### Aim of the exercise
Would you repeat, exactly as given, the line with "sur la façade" and every line after it to the end of the entries?

(Transcribed page contents)
========
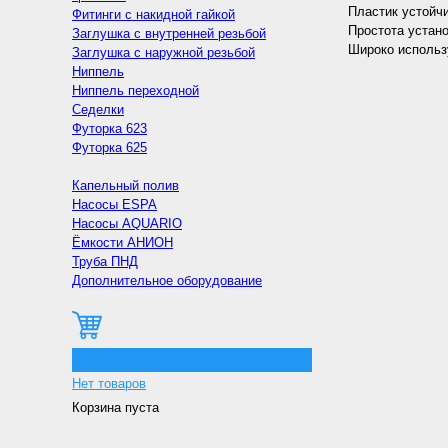
Пластик устойчи
Фитинги с накидной гайкой
Простота устано
Заглушка с внутренней резьбой
Широко использ
Заглушка с наружной резьбой
Ниппель
Ниппель переходной
Седелки
Футорка 623
Футорка 625
Капельный полив
Насосы ESPA
Насосы AQUARIO
Ёмкости АНИОН
Труба ПНД
Дополнительное оборудование
0
Нет товаров
Корзина пуста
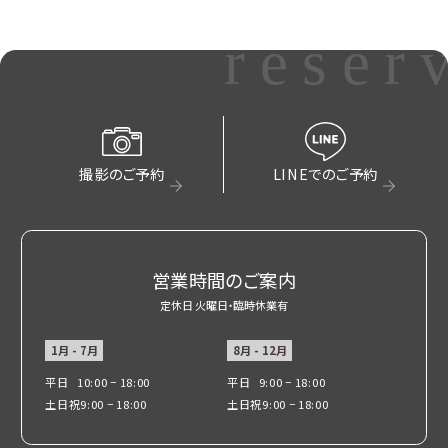
reser
撮影のご予約
LINEでのご予約
営業時間のご案内
定休日 火曜日・臨時休業有
1月 - 7月
8月 - 12月
平日
10:00 − 18:00
平日
9:00 − 18:00
土日祝
9:00 − 18:00
土日祝
9:00 − 18:00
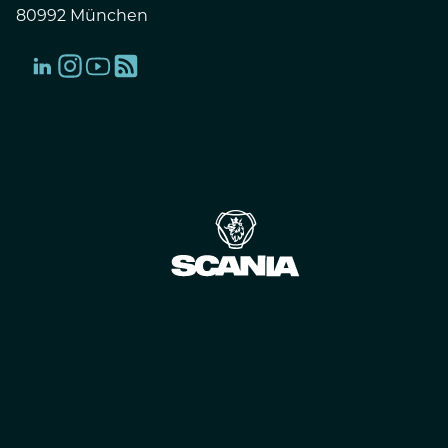
80992 München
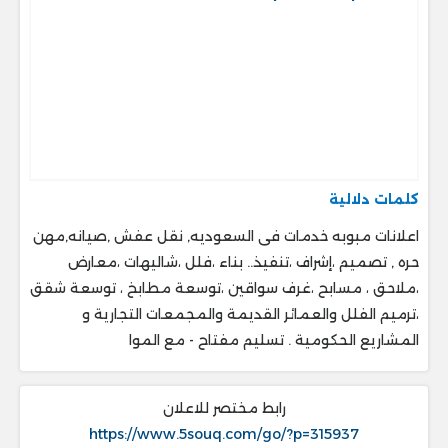
كلمات دلالية
اعلانات مبوبه خدمات فى السعوديه, نقل عفش ,صيانه,مهن
حره , تصميم ،إشراف ،تنفيذ.. ‎بناء ،فلل ،شاليهات ،معارض
،ملاحق ، ‎مسابح ،غرف سواقين ،توسعة مطابخ ، ‎توسعة شقق
،ترميم الفلل والعمائر القديمة والمجمعات التجارية و
المشاريع الحكومية . ‎تسليم مفتاح - مع الموا
رابط مختصر للاعلان
https://www.5souq.com/go/?p=315937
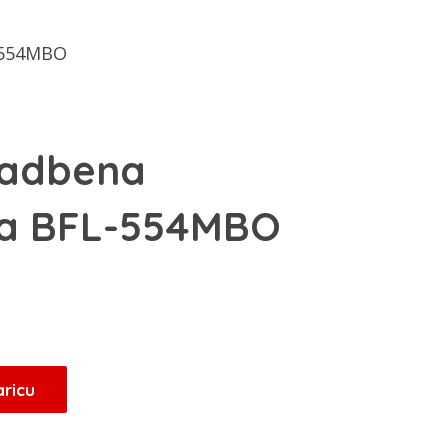
-554MBO
radbena
na BFL-554MBO
aricu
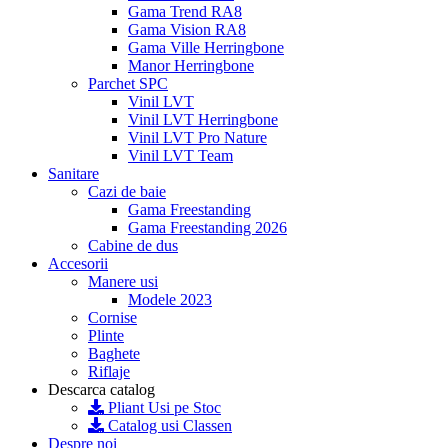
Gama Trend RA8
Gama Vision RA8
Gama Ville Herringbone
Manor Herringbone
Parchet SPC
Vinil LVT
Vinil LVT Herringbone
Vinil LVT Pro Nature
Vinil LVT Team
Sanitare
Cazi de baie
Gama Freestanding
Gama Freestanding 2026
Cabine de dus
Accesorii
Manere usi
Modele 2023
Cornise
Plinte
Baghete
Riflaje
Descarca catalog
Pliant Usi pe Stoc
Catalog usi Classen
Despre noi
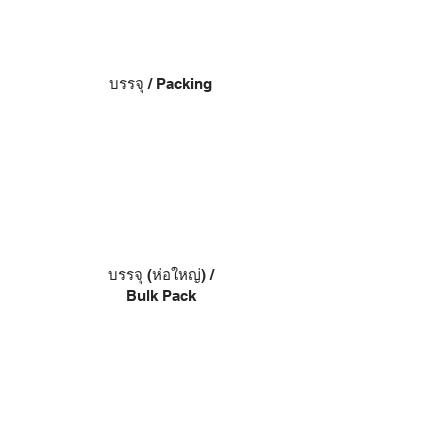
บรรจุ / Packing
บรรจุ (ห่อใหญ่) /
Bulk Pack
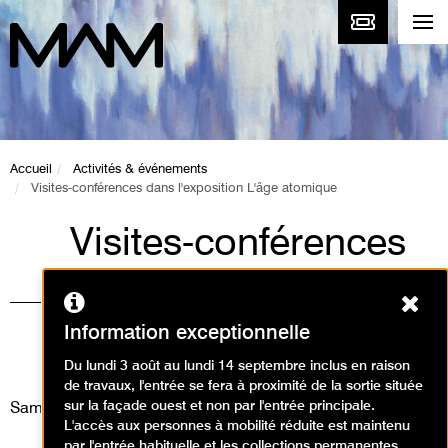
Accueil
Activités & événements
Visites-conférences dans l'exposition L'âge atomique
Visites-conférences
dans l'exposition
Ferm
L'âge atomique
Information exceptionnelle
Visites
Du lundi 3 août au lundi 14 septembre inclus en raison
de travaux, l'entrée se fera à proximité de la sortie située
sur la façade ouest et non par l'entrée principale.
Samedi 7 décembre 2024
L'accès aux personnes à mobilité réduite est maintenu
par l'entrée habituelle et les collections permanentes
========
### Exercise answer
sur la façade ouest et non par l'entrée principale.
Samedi 7 décembre 2024
L'accès aux personnes à mobilité réduite est maintenu
par l'entrée habituelle et les collections permanentes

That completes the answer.